He was born in Hungary to a Jewish family and a rabbi father (Mayer Samuel Weisz) who emigrated to America, where Harry's (or "Ery's") name was slightly altered to Ehrich Weiss. Impoverished, victimized by anti-Semitism (then and later on in life), the young Erich found refuge in the world of show business, where he developed his jaw-dropping act.
Houdini's fame was worldwide and his name is still legendary. Mostly forgotten, though, is his brief but sometimes spectacular career as a movie star. Since 1926, when the illusionist died of peritonitis, his movies have been little known and rarely revived. But his film work is available now, in Kino's Houdini the Movie Star.
From at least 1907 on, Houdini appeared in short films that recorded his escapes and illusions.
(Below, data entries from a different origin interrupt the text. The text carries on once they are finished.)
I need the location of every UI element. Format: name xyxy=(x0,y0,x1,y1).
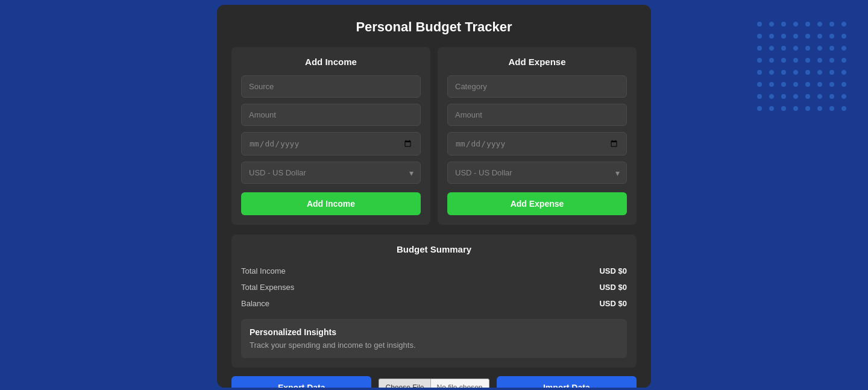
total-income-value: USD $0 xyxy=(599,266,627,275)
svg-point-19 xyxy=(793,46,798,51)
svg-point-21 xyxy=(817,46,822,51)
income-source-input[interactable] xyxy=(241,75,421,98)
svg-point-40 xyxy=(757,82,762,87)
svg-point-63 xyxy=(841,106,846,111)
add-expense-button[interactable]: Add Expense xyxy=(447,192,627,215)
svg-point-37 xyxy=(817,70,822,75)
expense-currency-wrapper: USD - US Dollar EUR - Euro GBP - British… xyxy=(447,162,627,184)
svg-point-27 xyxy=(793,58,798,63)
svg-point-17 xyxy=(769,46,774,51)
svg-point-0 xyxy=(757,22,762,27)
svg-point-11 xyxy=(793,34,798,39)
svg-point-9 xyxy=(769,34,774,39)
add-income-button[interactable]: Add Income xyxy=(241,192,421,215)
balance-row: Balance USD $0 xyxy=(241,295,627,312)
svg-point-50 xyxy=(781,94,786,99)
total-expenses-row: Total Expenses USD $0 xyxy=(241,279,627,295)
svg-point-36 xyxy=(805,70,810,75)
footer-row: Export Data Choose File No file chosen I… xyxy=(231,376,637,388)
budget-summary-card: Budget Summary Total Income USD $0 Total… xyxy=(231,234,637,368)
total-income-label: Total Income xyxy=(241,266,286,275)
svg-point-5 xyxy=(817,22,822,27)
svg-point-47 xyxy=(841,82,846,87)
svg-point-52 xyxy=(805,94,810,99)
svg-point-39 xyxy=(841,70,846,75)
svg-point-49 xyxy=(769,94,774,99)
svg-point-13 xyxy=(817,34,822,39)
svg-point-51 xyxy=(793,94,798,99)
total-expenses-value: USD $0 xyxy=(599,283,627,292)
income-form-title: Add Income xyxy=(241,57,421,67)
svg-point-26 xyxy=(781,58,786,63)
expense-amount-input[interactable] xyxy=(447,104,627,126)
svg-point-60 xyxy=(805,106,810,111)
svg-point-38 xyxy=(829,70,834,75)
insights-text: Track your spending and income to get in… xyxy=(250,341,618,350)
svg-point-61 xyxy=(817,106,822,111)
svg-point-4 xyxy=(805,22,810,27)
no-file-chosen-text: No file chosen xyxy=(430,379,489,388)
svg-point-29 xyxy=(817,58,822,63)
main-container: Personal Budget Tracker Add Income USD -… xyxy=(217,5,651,388)
svg-point-59 xyxy=(793,106,798,111)
svg-point-45 xyxy=(817,82,822,87)
svg-point-33 xyxy=(769,70,774,75)
svg-point-25 xyxy=(769,58,774,63)
svg-point-32 xyxy=(757,70,762,75)
svg-point-8 xyxy=(757,34,762,39)
svg-point-23 xyxy=(841,46,846,51)
svg-point-55 xyxy=(841,94,846,99)
svg-point-35 xyxy=(793,70,798,75)
import-button[interactable]: Import Data xyxy=(497,376,637,388)
insights-title: Personalized Insights xyxy=(250,327,618,337)
svg-point-30 xyxy=(829,58,834,63)
svg-point-56 xyxy=(757,106,762,111)
svg-point-42 xyxy=(781,82,786,87)
svg-point-57 xyxy=(769,106,774,111)
income-amount-input[interactable] xyxy=(241,104,421,126)
svg-point-54 xyxy=(829,94,834,99)
svg-point-22 xyxy=(829,46,834,51)
expense-currency-select[interactable]: USD - US Dollar EUR - Euro GBP - British… xyxy=(447,162,627,184)
expense-form-card: Add Expense USD - US Dollar EUR - Euro G… xyxy=(438,47,637,225)
svg-point-14 xyxy=(829,34,834,39)
svg-point-12 xyxy=(805,34,810,39)
svg-point-1 xyxy=(769,22,774,27)
svg-point-53 xyxy=(817,94,822,99)
app-title: Personal Budget Tracker xyxy=(231,19,637,35)
svg-point-7 xyxy=(841,22,846,27)
svg-point-34 xyxy=(781,70,786,75)
svg-point-44 xyxy=(805,82,810,87)
svg-point-58 xyxy=(781,106,786,111)
expense-category-input[interactable] xyxy=(447,75,627,98)
total-income-row: Total Income USD $0 xyxy=(241,263,627,279)
svg-point-62 xyxy=(829,106,834,111)
svg-point-20 xyxy=(805,46,810,51)
svg-point-15 xyxy=(841,34,846,39)
expense-date-input[interactable] xyxy=(447,132,627,156)
balance-value: USD $0 xyxy=(599,299,627,308)
export-button[interactable]: Export Data xyxy=(231,376,371,388)
balance-label: Balance xyxy=(241,299,269,308)
svg-point-48 xyxy=(757,94,762,99)
total-expenses-label: Total Expenses xyxy=(241,283,294,292)
svg-point-2 xyxy=(781,22,786,27)
income-date-input[interactable] xyxy=(241,132,421,156)
choose-file-label[interactable]: Choose File xyxy=(379,379,430,388)
svg-point-43 xyxy=(793,82,798,87)
svg-point-3 xyxy=(793,22,798,27)
svg-point-28 xyxy=(805,58,810,63)
svg-point-46 xyxy=(829,82,834,87)
svg-point-6 xyxy=(829,22,834,27)
svg-point-16 xyxy=(757,46,762,51)
svg-point-31 xyxy=(841,58,846,63)
svg-point-41 xyxy=(769,82,774,87)
income-currency-select[interactable]: USD - US Dollar EUR - Euro GBP - British… xyxy=(241,162,421,184)
income-form-card: Add Income USD - US Dollar EUR - Euro GB… xyxy=(231,47,430,225)
budget-summary-title: Budget Summary xyxy=(241,244,627,254)
svg-point-24 xyxy=(757,58,762,63)
svg-point-18 xyxy=(781,46,786,51)
income-currency-wrapper: USD - US Dollar EUR - Euro GBP - British… xyxy=(241,162,421,184)
insights-card: Personalized Insights Track your spendin… xyxy=(241,319,627,358)
forms-row: Add Income USD - US Dollar EUR - Euro GB… xyxy=(231,47,637,225)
But he became an actual movie star in 1919 when he played the heroic lead, Quentin Locke, in a 15-part serial exploiting his stage act, The Master Mystery. It was a hit. Afterwards, Houdini's affair with the movies grew. He acted in several others, formed his own production company, and eventually became a "hyphenate": writing and producing, and finally directing, his own films. The later ones weren't successful, and by 1923, Houdini's cinema activity had ceased.
Most of Houdini's film work is contained in the Kino box set. And, though most of the movies aren't very good in themselves, they're still a fascinating memento of a great American entertainer who was, like Georges Melies and Orson Welles, both magician and moviemaker.
Includes: the 15-episode serial The Master Mystery (Burton King, 1919, C), feature excerpt The Grim Game (Irving Willat, 1919, C); Terror Island (James Cruze, 1920, C+), the Houdini produced and written The Man From Beyond (Burton King, 1922, C-), and Haldane of the Secret Service (Harry Houdini, 1923, C-). (Extras: Short films of actual Harry Houdini escapes and tricks performed by Houdini, plus one re-created by his brother Hardeen (1907-1923); 1914 audio recording of Houdini introducing his Water Torture trick; Slippery Jim (France, Ferdinand Zecca, 1910); French silent trick comedy inspired by Houdini; Censor Board reports on Houdini acts and films; image galleries; extensive notes by Bret Wood.)